Thread overview
My is the order of parameters reversed for functions that are dynamically loaded from shared C libraries?
Nov 15, 2015
David Nies
Nov 15, 2015
David Nadlinger
Nov 15, 2015
David Nies
Nov 15, 2015
Andrea Fontana
Nov 15, 2015
David Nadlinger
Nov 15, 2015
David Nies
November 15, 2015
Apparantly, the order in which parameters are passed to a dynamically loaded C function is reversed. See the following minimal example:

----------------
%> cat dll.c
#include "stdio.h"

int dll2(const char* first, const char* second) {
    printf("dll2() - first: '%s', second: '%s'\n", first, second);
    return 0;
}

int dll3(const char* first, const char* second, const char* third) {
    printf("dll3() - first: '%s', second: '%s', third: '%s'\n",
           first,
           second,
           third);
    return 0;
}
----------------

I compiled it with the following commands:

%> gcc -c dll.c -fpic
%> gcc -shared -o libdll.dyld dll.o
%> file libdll.dyld
libdll.dyld: Mach-O 64-bit dynamically linked shared library x86_64

Now, I'm using it with a very simple D program and see very unexpected results:

----------------
%> cat main.d
import std.stdio, std.string, core.sys.posix.dlfcn;

// extern functions
alias nothrow int function(const char*, const char*) dll2_fn;
alias nothrow int function(const char*, const char*, const char*) dll3_fn;

void main() {
    string sdlLibPath = "libdll.dyld";
    auto libraryHandle = dlopen(sdlLibPath.toStringz(), RTLD_LAZY);
    scope(exit) dlclose(libraryHandle);

    dll2_fn dll2 = cast(dll2_fn)dlsym(libraryHandle, "dll2");
    dll2("one", "two");

    dll3_fn dll3 = cast(dll3_fn)dlsym(libraryHandle, "dll3");
    dll3("one", "two", "three");
}

%> rdmd main.d
dll2() - first: 'two', second: 'one'
dll3() - first: 'three', second: 'two', third: 'one'
----------------

The order in which the C functions get the parameters is exactly the reverse order in which I supply them in D.

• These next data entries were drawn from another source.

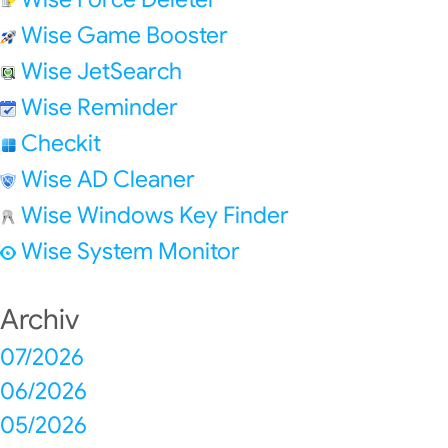
Wise Game Booster
Wise JetSearch
Wise Reminder
Checkit
Wise AD Cleaner
Wise Windows Key Finder
Wise System Monitor
Archiv
07/2026
06/2026
05/2026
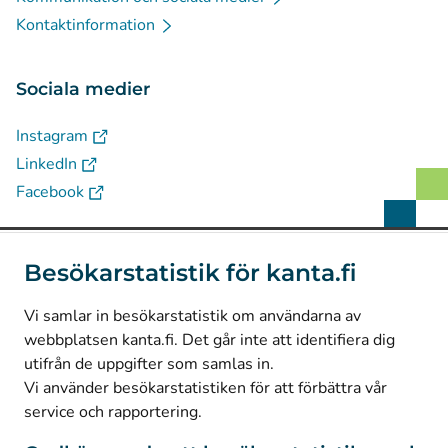
Kontaktinformation
Sociala medier
(
Avautuu uuteen välilehteen
)
Instagram
(
Avautuu uuteen välilehteen
)
LinkedIn
(
Avautuu uuteen välilehteen
)
Facebook
© Kanta-Palvelut, Kansaneläkelaitos
Besökarstatistik för kanta.fi
Dataskydd
Vi samlar in besökarstatistik om användarna av
Om webbplatsen
webbplatsen kanta.fi. Det går inte att identifiera dig
Tillgänglighet
utifrån de uppgifter som samlas in.
Vi använder besökarstatistiken för att förbättra vår
Kakor
service och rapportering.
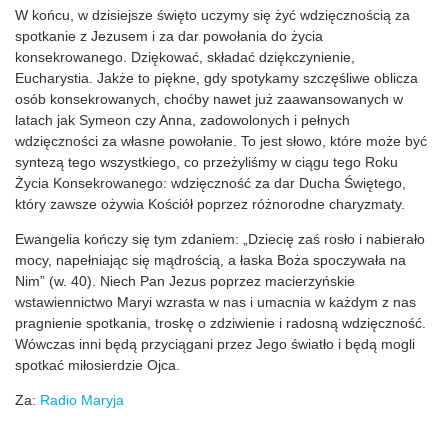
W końcu, w dzisiejsze święto uczymy się żyć wdzięcznością za
spotkanie z Jezusem i za dar powołania do życia
konsekrowanego. Dziękować, składać dziękczynienie,
Eucharystia. Jakże to piękne, gdy spotykamy szczęśliwe oblicza
osób konsekrowanych, choćby nawet już zaawansowanych w
latach jak Symeon czy Anna, zadowolonych i pełnych
wdzięczności za własne powołanie. To jest słowo, które może być
syntezą tego wszystkiego, co przeżyliśmy w ciągu tego Roku
Życia Konsekrowanego: wdzięczność za dar Ducha Świętego,
który zawsze ożywia Kościół poprzez różnorodne charyzmaty.
Ewangelia kończy się tym zdaniem: „Dziecię zaś rosło i nabierało
mocy, napełniając się mądrością, a łaska Boża spoczywała na
Nim” (w. 40). Niech Pan Jezus poprzez macierzyńskie
wstawiennictwo Maryi wzrasta w nas i umacnia w każdym z nas
pragnienie spotkania, troskę o zdziwienie i radosną wdzięczność.
Wówczas inni będą przyciągani przez Jego światło i będą mogli
spotkać miłosierdzie Ojca.
Za:
Radio Maryja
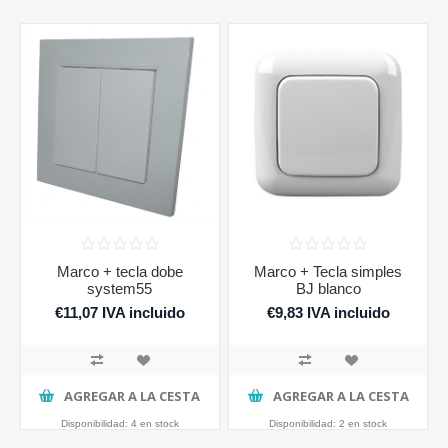
Marco + tecla dobe
Marco + Tecla simples
system55
BJ blanco
€11,07 IVA incluido
€9,83 IVA incluido
AGREGAR A LA CESTA
AGREGAR A LA CESTA
Disponibilidad:
4 en stock
Disponibilidad:
2 en stock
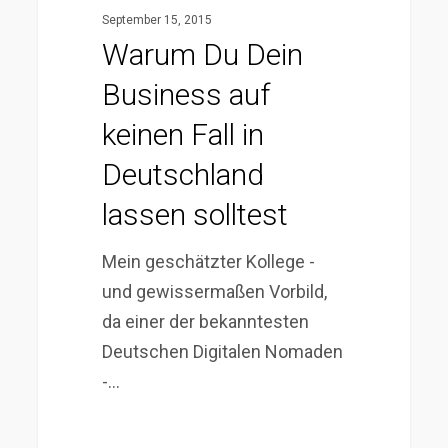
solltest
September 15, 2015
Warum Du Dein
Business auf
keinen Fall in
Deutschland
lassen solltest
Mein geschätzter Kollege -
und gewissermaßen Vorbild,
da einer der bekanntesten
Deutschen Digitalen Nomaden
-…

What is happening there? I also tried to export a function that has two different types from the C library. Calling it the same way from the client D program causes a segfault - which I'd expect when the parameters are really reversed.

How can I make sure the order is correct?
November 15, 2015
On Sunday, 15 November 2015 at 17:54:27 UTC, David Nies wrote:
> How can I make sure the order is correct?

Whenever you use a C function, it must be marked as, even if it's through a function pointer as in this case. Just apply the attribute to the dll2_fn and dll3_fn declarations.

Hope this helps,
David
November 15, 2015
On Sunday, 15 November 2015 at 18:00:09 UTC, David Nadlinger wrote:
> On Sunday, 15 November 2015 at 17:54:27 UTC, David Nies wrote:
>> How can I make sure the order is correct?
>
> Whenever you use a C function, it must be marked as, even if it's through a function pointer as in this case. Just apply the attribute to the dll2_fn and dll3_fn declarations.
>
> Hope this helps,
> David

How do I mark it as such? Can you please give an example?

Thanks for the quick reply! :)
November 15, 2015
On Sunday, 15 November 2015 at 18:02:01 UTC, David Nies wrote:
> On Sunday, 15 November 2015 at 18:00:09 UTC, David Nadlinger wrote:
>> On Sunday, 15 November 2015 at 17:54:27 UTC, David Nies wrote:
>>> How can I make sure the order is correct?
>>
>> Whenever you use a C function, it must be marked as, even if it's through a function pointer as in this case. Just apply the attribute to the dll2_fn and dll3_fn declarations.
>>
>> Hope this helps,
>> David
>
> How do I mark it as such? Can you please give an example?
>
> Thanks for the quick reply! :)

I think he refers to this: http://dlang.org/interfaceToC.html
November 15, 2015
On Sunday, 15 November 2015 at 18:02:01 UTC, David Nies wrote:
> How do I mark it as such? Can you please give an example?
>
> Thanks for the quick reply! :)

Just add extern(C) to the beginning of the "alias" line.

 — David
November 15, 2015
On Sunday, 15 November 2015 at 18:12:52 UTC, David Nadlinger wrote:
> On Sunday, 15 November 2015 at 18:02:01 UTC, David Nies wrote:
>> How do I mark it as such? Can you please give an example?
>>
>> Thanks for the quick reply! :)
>
> Just add extern(C) to the beginning of the "alias" line.
>
>  — David

Great! Thanks to all of you! That was really quick and helpful!